In the data that follows, count the lines in which the word "xczd" occurs, and report that figure alone.

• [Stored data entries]
"""
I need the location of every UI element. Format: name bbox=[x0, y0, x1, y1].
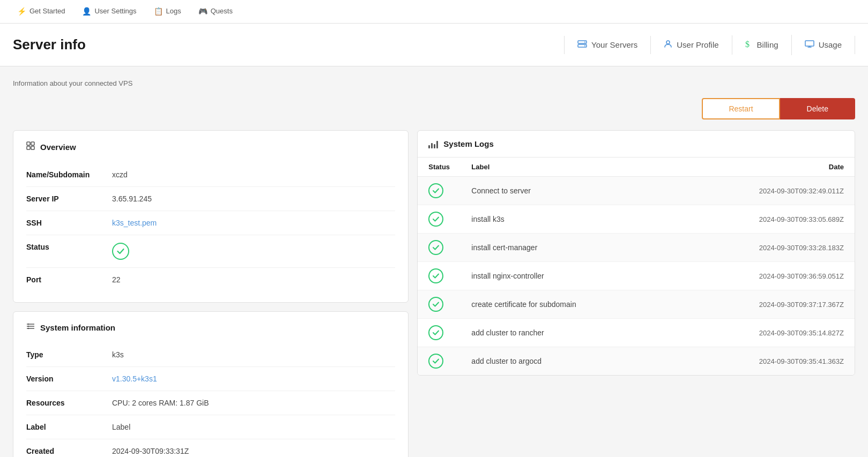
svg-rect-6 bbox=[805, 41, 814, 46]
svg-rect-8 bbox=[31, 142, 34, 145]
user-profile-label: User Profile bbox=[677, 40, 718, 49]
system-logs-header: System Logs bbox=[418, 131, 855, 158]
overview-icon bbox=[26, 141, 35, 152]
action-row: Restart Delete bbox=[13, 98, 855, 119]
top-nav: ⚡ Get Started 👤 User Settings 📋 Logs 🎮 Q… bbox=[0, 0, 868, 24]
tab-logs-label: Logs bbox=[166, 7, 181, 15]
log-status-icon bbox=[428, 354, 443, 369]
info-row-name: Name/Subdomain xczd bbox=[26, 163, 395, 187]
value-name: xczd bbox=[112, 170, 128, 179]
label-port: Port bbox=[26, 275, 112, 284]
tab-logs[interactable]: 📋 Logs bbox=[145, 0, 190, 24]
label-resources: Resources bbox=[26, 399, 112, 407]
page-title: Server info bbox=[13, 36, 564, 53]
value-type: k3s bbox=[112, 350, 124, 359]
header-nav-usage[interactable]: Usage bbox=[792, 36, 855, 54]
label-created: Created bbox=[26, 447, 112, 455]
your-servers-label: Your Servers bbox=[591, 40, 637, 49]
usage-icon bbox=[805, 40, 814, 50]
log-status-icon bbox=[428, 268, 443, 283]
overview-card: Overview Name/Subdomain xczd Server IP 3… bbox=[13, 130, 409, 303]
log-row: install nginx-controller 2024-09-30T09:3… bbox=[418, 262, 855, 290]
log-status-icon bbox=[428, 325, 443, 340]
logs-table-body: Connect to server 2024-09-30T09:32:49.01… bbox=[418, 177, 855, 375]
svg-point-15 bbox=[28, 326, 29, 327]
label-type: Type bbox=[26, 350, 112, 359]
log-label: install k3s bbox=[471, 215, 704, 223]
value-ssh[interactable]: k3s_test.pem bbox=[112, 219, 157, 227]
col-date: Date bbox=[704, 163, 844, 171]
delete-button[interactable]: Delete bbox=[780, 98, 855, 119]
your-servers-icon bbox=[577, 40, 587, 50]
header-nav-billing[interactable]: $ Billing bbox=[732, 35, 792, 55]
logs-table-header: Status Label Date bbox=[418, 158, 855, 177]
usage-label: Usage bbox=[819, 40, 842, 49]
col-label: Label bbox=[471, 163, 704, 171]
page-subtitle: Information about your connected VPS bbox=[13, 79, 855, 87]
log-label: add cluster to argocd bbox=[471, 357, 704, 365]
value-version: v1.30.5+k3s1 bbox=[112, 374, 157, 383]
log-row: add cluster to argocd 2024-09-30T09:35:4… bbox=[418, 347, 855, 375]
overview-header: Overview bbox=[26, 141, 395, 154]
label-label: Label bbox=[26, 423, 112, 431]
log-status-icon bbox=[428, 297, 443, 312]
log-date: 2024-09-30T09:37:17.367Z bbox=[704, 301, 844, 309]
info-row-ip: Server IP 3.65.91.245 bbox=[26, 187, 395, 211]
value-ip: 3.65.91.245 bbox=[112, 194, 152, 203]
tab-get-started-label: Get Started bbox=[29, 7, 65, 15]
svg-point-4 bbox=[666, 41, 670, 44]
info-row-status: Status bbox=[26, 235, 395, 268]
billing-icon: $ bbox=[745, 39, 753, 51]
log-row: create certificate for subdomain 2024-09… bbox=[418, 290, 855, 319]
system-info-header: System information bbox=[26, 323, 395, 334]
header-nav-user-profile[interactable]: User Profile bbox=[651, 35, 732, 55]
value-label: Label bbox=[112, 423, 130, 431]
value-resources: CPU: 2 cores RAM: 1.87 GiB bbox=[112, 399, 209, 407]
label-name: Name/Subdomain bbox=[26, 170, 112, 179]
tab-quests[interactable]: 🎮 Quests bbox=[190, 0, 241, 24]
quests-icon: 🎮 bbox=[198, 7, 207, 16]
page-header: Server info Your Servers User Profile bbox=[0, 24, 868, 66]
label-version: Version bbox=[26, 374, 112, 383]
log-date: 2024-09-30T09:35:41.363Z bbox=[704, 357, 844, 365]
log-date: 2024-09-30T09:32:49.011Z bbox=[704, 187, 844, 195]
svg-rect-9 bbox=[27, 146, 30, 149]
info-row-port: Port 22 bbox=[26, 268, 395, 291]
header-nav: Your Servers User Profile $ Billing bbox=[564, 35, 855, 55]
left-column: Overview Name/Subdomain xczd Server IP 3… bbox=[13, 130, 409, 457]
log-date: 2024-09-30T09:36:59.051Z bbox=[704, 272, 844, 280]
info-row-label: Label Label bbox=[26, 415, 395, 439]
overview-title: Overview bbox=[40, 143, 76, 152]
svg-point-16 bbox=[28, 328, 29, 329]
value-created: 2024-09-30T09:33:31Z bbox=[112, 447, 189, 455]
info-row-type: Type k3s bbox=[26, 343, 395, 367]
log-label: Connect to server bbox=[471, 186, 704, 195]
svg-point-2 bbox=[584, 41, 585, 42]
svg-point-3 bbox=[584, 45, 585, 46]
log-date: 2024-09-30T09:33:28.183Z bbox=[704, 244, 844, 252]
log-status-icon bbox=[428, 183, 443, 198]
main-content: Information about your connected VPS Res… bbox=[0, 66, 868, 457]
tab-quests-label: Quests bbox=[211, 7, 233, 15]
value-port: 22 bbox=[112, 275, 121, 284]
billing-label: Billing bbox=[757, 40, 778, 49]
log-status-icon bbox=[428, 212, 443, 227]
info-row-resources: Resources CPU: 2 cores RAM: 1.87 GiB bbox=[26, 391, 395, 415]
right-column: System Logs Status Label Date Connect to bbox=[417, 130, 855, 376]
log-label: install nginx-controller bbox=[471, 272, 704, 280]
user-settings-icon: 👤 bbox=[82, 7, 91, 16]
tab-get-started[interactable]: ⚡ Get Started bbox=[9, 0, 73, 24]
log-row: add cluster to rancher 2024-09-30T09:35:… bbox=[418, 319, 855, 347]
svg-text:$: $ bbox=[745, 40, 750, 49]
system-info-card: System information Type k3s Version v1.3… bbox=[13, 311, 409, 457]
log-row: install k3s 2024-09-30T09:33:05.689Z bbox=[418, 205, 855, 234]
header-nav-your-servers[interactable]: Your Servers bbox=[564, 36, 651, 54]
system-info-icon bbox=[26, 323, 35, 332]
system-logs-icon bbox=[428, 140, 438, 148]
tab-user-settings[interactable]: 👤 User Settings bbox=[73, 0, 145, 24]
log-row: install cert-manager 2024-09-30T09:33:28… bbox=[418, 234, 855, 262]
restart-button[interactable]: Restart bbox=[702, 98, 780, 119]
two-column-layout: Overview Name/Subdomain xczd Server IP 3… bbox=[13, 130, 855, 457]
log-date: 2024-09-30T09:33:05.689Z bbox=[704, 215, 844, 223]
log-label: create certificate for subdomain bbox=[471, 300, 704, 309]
"""
• [TASK RESULT] 5